Start of Block

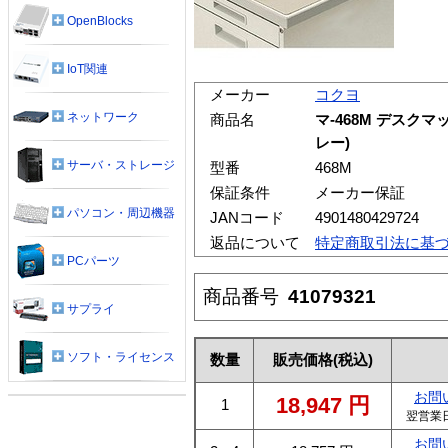
OpenBlocks
IoT関連
メーカー
コクヨ
ネットワーク
商品名
マ-468M デスク
レー)
サーバ・ストレージ
型番
468M
保証条件
メーカー保証
パソコン・周辺機器
JANコード
4901480429724
返品について
特定商取引法に基
PCパーツ
商品番号
41079321
サプライ
ソフト・ライセンス
数量
販売価格
(税込)
お問
18,947
円
1
翌営業
お問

End of Block

__WHAT IS REQUIRED__: From the first line to the last, please copy the data exactly, with the pictures left out.

__EXERCISE OUTPUT__:
OpenBlocks
IoT関連
メーカー
コクヨ
ネットワーク
商品名
マ-468M デスク
レー)
サーバ・ストレージ
型番
468M
保証条件
メーカー保証
パソコン・周辺機器
JANコード
4901480429724
返品について
特定商取引法に基
PCパーツ
商品番号
41079321
サプライ
ソフト・ライセンス
数量
販売価格
(税込)
お問
18,947
円
1
翌営業
お問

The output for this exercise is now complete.